Neu ist jedoch, dass man das Teilen bewusst als gemeinschaftliches Erlebnis wahrnehmen will und deshalb aktiv danach sucht. So erklärt der deutsche Trendforscher Pierre Nierhaus in seinem Gastro-Trendreport 2022/23, das Bedürfnis nach dem Miteinander, nach Verbindungen und Beziehungen „ist ur-menschlich. Seit jeher traf man sich mit der Familie, Freunden und Gästen beim gemeinsamen Mahl. Das ist bis heute so geblieben.“ Essen und Trinken stelle den „Klebstoff der Gesellschaft dar“, so Nierhaus.

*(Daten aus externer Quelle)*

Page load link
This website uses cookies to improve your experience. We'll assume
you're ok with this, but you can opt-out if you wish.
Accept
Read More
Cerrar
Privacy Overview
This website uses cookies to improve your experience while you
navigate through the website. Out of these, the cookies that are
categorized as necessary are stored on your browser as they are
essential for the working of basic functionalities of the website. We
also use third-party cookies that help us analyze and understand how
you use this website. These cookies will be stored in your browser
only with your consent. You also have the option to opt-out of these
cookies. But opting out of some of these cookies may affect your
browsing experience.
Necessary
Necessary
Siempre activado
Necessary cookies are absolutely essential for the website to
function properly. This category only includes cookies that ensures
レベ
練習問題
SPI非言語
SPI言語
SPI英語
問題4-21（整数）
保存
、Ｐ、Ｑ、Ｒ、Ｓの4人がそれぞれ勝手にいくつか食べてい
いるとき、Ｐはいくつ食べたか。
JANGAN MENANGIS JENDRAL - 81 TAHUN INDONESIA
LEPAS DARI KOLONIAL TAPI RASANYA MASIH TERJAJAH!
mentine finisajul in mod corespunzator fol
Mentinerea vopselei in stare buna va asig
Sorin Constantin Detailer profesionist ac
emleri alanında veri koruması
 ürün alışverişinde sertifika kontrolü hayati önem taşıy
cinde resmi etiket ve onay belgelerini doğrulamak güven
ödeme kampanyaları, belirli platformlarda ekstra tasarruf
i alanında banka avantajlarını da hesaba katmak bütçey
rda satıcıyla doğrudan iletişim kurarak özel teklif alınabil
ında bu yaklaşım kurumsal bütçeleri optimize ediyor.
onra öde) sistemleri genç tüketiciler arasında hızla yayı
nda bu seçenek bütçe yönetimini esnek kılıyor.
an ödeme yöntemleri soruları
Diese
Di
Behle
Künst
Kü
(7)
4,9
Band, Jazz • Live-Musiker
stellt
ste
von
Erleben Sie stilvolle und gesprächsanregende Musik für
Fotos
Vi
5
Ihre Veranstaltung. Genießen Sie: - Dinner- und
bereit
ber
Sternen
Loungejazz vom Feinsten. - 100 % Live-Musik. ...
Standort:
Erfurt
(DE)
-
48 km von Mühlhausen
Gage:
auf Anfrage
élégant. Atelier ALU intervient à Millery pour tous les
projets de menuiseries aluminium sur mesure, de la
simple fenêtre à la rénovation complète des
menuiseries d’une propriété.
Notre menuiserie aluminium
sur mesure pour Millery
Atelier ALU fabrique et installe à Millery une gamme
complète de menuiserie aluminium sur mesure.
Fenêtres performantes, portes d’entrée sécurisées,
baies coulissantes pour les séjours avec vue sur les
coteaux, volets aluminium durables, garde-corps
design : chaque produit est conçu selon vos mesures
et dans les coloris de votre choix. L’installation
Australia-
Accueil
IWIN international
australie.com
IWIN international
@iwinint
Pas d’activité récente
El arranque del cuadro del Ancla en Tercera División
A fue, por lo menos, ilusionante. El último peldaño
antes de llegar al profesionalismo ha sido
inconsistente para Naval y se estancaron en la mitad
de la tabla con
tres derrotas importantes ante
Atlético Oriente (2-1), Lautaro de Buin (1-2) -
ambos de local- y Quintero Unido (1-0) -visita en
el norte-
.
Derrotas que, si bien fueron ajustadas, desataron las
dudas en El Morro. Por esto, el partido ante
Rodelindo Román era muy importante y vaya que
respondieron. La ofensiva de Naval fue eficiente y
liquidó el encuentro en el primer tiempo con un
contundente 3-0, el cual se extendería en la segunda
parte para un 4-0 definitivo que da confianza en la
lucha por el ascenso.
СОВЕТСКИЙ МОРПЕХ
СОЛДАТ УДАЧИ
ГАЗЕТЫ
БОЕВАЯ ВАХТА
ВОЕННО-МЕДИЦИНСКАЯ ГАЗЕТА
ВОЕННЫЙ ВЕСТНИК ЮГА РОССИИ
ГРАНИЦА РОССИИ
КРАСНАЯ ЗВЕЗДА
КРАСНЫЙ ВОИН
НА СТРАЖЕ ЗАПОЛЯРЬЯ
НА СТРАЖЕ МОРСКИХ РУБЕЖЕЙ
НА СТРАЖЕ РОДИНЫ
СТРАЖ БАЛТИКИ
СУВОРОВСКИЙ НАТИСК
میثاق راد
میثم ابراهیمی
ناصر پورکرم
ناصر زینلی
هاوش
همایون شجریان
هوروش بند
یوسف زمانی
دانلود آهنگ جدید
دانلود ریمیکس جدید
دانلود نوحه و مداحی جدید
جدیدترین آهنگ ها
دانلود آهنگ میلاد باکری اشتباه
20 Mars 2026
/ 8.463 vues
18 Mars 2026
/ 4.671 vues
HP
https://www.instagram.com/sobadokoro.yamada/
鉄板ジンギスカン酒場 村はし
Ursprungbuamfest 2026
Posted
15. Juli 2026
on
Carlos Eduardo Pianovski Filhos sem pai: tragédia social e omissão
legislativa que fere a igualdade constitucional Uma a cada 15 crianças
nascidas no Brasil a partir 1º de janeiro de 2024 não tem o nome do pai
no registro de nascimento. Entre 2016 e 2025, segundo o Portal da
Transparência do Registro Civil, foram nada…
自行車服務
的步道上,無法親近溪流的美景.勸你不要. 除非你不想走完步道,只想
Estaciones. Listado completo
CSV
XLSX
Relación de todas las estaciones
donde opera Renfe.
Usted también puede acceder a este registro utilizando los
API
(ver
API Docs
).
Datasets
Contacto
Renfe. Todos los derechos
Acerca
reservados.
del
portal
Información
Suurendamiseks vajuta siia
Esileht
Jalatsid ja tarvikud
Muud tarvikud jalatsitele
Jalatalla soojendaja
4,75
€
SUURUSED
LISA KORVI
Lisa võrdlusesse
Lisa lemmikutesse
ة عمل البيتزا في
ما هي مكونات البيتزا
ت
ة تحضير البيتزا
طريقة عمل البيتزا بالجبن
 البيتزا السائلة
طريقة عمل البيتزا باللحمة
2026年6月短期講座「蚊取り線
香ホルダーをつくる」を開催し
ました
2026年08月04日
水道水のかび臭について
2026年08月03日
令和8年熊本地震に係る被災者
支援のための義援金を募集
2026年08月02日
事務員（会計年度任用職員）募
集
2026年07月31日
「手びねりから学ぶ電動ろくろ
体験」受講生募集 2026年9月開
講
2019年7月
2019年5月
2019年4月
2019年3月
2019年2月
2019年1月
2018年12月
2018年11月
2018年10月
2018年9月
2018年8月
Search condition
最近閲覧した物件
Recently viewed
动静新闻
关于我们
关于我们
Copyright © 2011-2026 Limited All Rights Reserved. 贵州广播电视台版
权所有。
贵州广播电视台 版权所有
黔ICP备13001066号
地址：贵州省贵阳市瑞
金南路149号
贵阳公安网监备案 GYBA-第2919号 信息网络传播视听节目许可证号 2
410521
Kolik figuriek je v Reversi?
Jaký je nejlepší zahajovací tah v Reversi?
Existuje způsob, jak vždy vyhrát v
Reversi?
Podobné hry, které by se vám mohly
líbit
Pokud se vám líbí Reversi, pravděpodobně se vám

Trendforscher Pierre Nierhaus erklärt, dass das Bedürfnis nach dem Miteinander, nach Verbindungen und Beziehungen ur-menschlich sei.

Image: Martin Joppen

Vorteile von Gemeinschaftstischen

Zumal nach den zahlreichen Lockdowns, den Kontaktbeschränkungen und der sozialen Isolation aufgrund der Corona-Pandemie Menschen geradezu ausgehungert waren und sich nach Zusammensein und nach Interaktion mit anderen sehnten. Und auch Restaurantbesitzer profitieren – gerade in volatilen Zeiten wie diesen – von Shared Tables. Sie erhöhen die Sitzplatzkapazität; lange Tische oder gar eine zum Essen genutzte Bar brauchen keine Zwischenräume, durch die sich sonst das Personal bewegen muss. Auch größere Gästegruppen können darüber hinaus ohne Umstellung einfacher als früher untergebracht werden. Und dass darüber hinaus die Wartezeiten in Restaurants mit Shared Tables tendenziell kürzer sind als in jenen ohne dieses Konzept, freut wohl auch Gäste. Ein Shared Win also, sozusagen.